Pour le nouveau numéro de Ligne rouge consacré à l’extrême droite française, une équipe de BFMTV a infiltré des petits groupes, dont la plupart des membres sont des jeunes, venus des beaux quartiers de Paris ou de Versailles. Sous couvert de solidarité, les maraudes sont pour eux un moyen de mettre en œuvre leur idéologie raciste.

“On ne donne qu’aux Blancs”

Chaque semaine, ils se réunissent pour venir en aide aux sans-abri, mais pas n’importe lesquels. Pour exclure les bénéficiaires musulmans, ils ne distribuent que des plats de porc.

Filmé en caméra cachée, le petit groupe croise une femme dans la rue mais ne s’arrête pas. “Non, c’est une gitane. Je préfère donner à tout le monde sauf aux gitanes. Ce sont les pires”, explique un participant.

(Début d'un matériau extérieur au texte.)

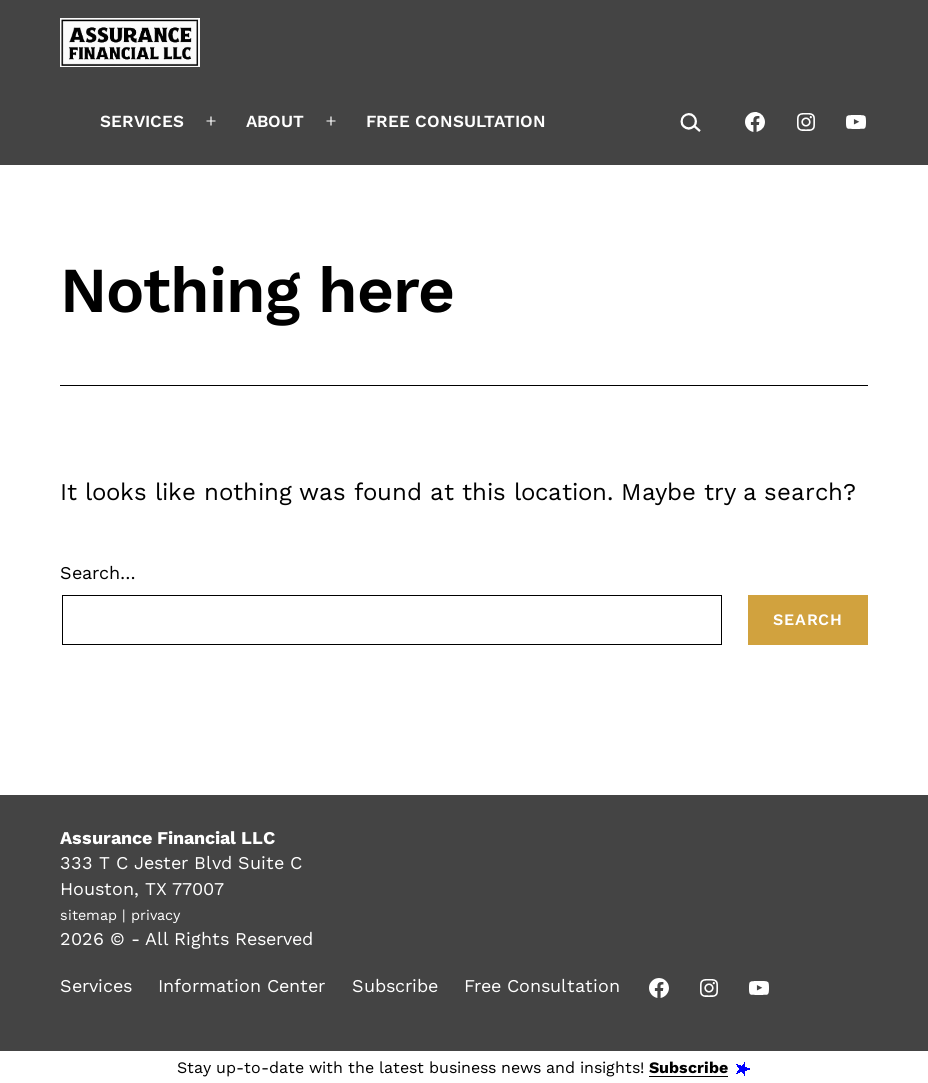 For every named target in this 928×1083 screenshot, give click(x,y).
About (275, 121)
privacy (155, 915)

«Nous ne donnons qu’aux Blancs», affirme sans ambages Alix, étudiante membre de Luminis. « Les Noirs évidemment et les Arabes, on ne leur donne pas. Nous n’allons pas nous agenouiller pour leur donner un sandwich », dit-elle.

Avec notre journaliste infiltrée, la militante dévoile son idéologie. « J’avoue sans me cacher qu’il y a beaucoup de choses que j’admire dans le nazisme », confie l’étudiant, citant « la promotion de « l’homme viril » ou encore la « pureté de la race ».

Lyon, capitale de l’ultra droite

Il y a plus de 3 000 militants d’extrême droite comme Alix en France. Parmi eux, 1 300 sont fichés S. Loin de se cacher, ils participent régulièrement à des marches identitaires, comme ce samedi 11 mai à Paris. Aux yeux des services de renseignement, ils représentent la deuxième menace terroriste en France après l’islamisme.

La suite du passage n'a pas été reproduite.